My theory? They were scrambling for a competitive edge and were willing to swallow some short-term pain. Plus, it feels like they shifted focus away from keeping coders deeply in the loop.

In the end, we vote with our wallets—if it doesn't click, just walk away. I still dip into Grok, but only the free tier: Grok 4's fast mode for tackling planning and first generation, and then Qwen Coder for the code editing and clerical tasks. The latest version of grok hold up about as well as the old Grok 3, just with way more steps...

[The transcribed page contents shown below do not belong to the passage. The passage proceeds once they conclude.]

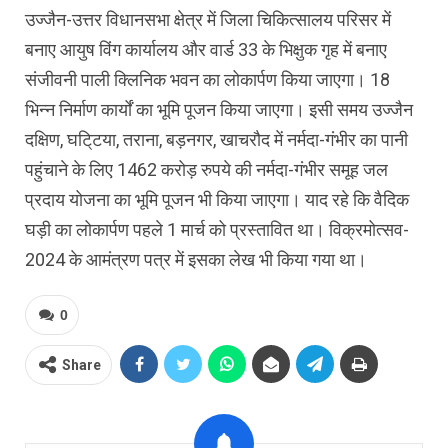
उज्जैन-उत्तर विधानसभा क्षेत्र में जिला चिकित्सालय परिसर में
बनाए आयुष विंग कार्यालय और वार्ड 33 के भिक्षुक गृह में बनाए
संजीवनी पाली क्लिनिक भवन का लोकार्पण किया जाएगा। 18
भिन्न निर्माण कार्यों का भूमि पूजन किया जाएगा। इसी समय उज्जैन
दक्षिण, घटि्टया, तराना, बड़नगर, खाचरौद में नर्मदा-गंभीर का पानी
पहुंचाने के लिए 1462 करोड़ रुपये की नर्मदा-गंभीर समूह जल
प्रदाय योजना का भूमि पूजन भी किया जाएगा। याद रहे कि वैदिक
घड़ी का लोकार्पण पहले 1 मार्च को प्रस्तावित था। विक्रमोत्सव-
2024 के आमंत्रण पत्र में इसका लेख भी किया गया था।
0
Share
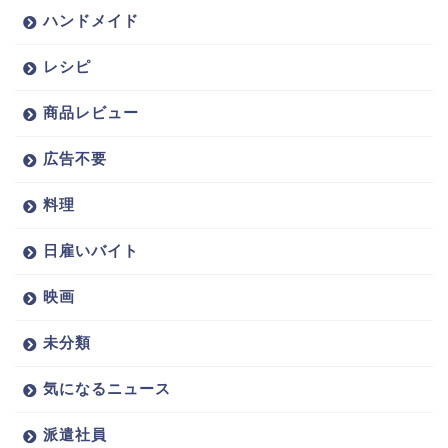
ハンドメイド
レシピ
商品レビュー
広告不要
料理
日雇いバイト
映画
未分類
気になるニュース
派遣社員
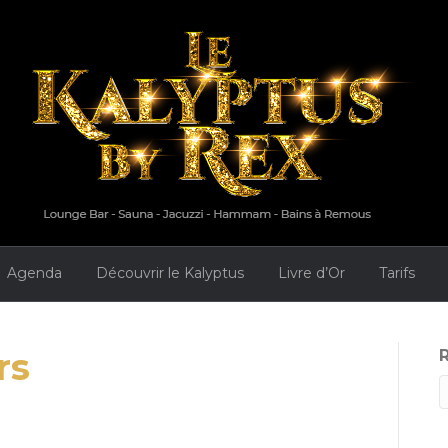
Agenda
Découvrir le Kalyptus
Livre d’Or
Tarifs
rs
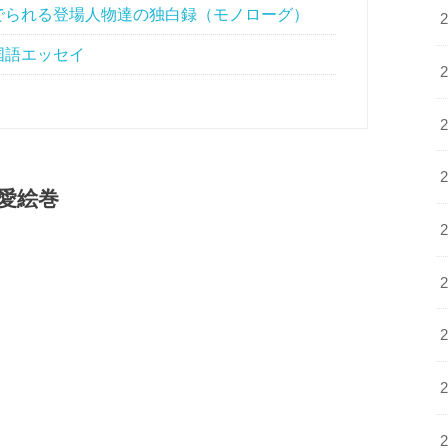
でられる登場人物達の独白録（モノローグ）
国語エッセイ
愛絵巻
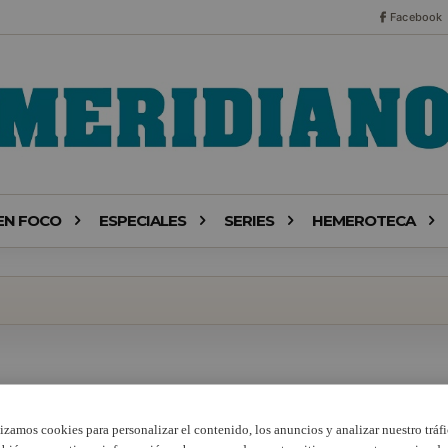
Facebook
EN FOCO
ESPECIALES
SERIES
HEMEROTECA
lizamos cookies para personalizar el contenido, los anuncios y analizar nuestro tráfi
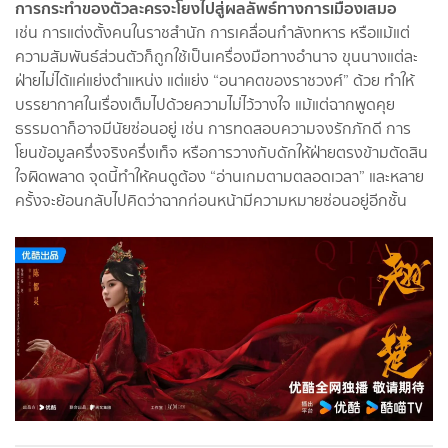
การกระทำของตัวละครจะโยงไปสู่ผลลัพธ์ทางการเมืองเสมอ
เช่น การแต่งตั้งคนในราชสำนัก การเคลื่อนกำลังทหาร หรือแม้แต่
ความสัมพันธ์ส่วนตัวก็ถูกใช้เป็นเครื่องมือทางอำนาจ ขุนนางแต่ละ
ฝ่ายไม่ได้แค่แย่งตำแหน่ง แต่แย่ง “อนาคตของราชวงศ์” ด้วย ทำให้
บรรยากาศในเรื่องเต็มไปด้วยความไม่ไว้วางใจ แม้แต่ฉากพูดคุย
ธรรมดาก็อาจมีนัยซ่อนอยู่ เช่น การทดสอบความจงรักภักดี การ
โยนข้อมูลครึ่งจริงครึ่งเท็จ หรือการวางกับดักให้ฝ่ายตรงข้ามตัดสิน
ใจผิดพลาด จุดนี้ทำให้คนดูต้อง “อ่านเกมตามตลอดเวลา” และหลาย
ครั้งจะย้อนกลับไปคิดว่าฉากก่อนหน้ามีความหมายซ่อนอยู่อีกชั้น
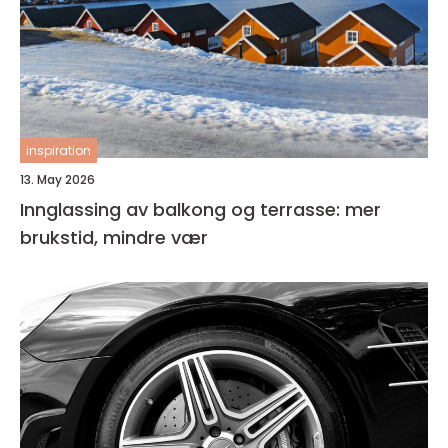
inspiration
13. May 2026
Innglassing av balkong og terrasse: mer
brukstid, mindre vær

I guess I joined Claude late, but its been working pretty decent for me. I've been using Claude Code with Zed now that it's a native feature. Honestly, if you're building coding APIs for your LLM and you aren't working with the Zed folks to get your model natively in that editor, you're messing up big in my eyes, its just done so well.

My biggest gripe with Grok is they're not really integrated in all the great tooling I use. I know I can use an API key with Zed, but come on, you want to compete with something like Claude Code? You need to integrate with the tools devs actually use. If they want to rush on anything, get it on more tools.


I complained to them about the missing CLI. That was probably the last straw that made me decide to stop paying for it. They could deliver a CLI with calls included in SuperGrok, and a lot of people would stop using Gemini CLI and Qwen Code.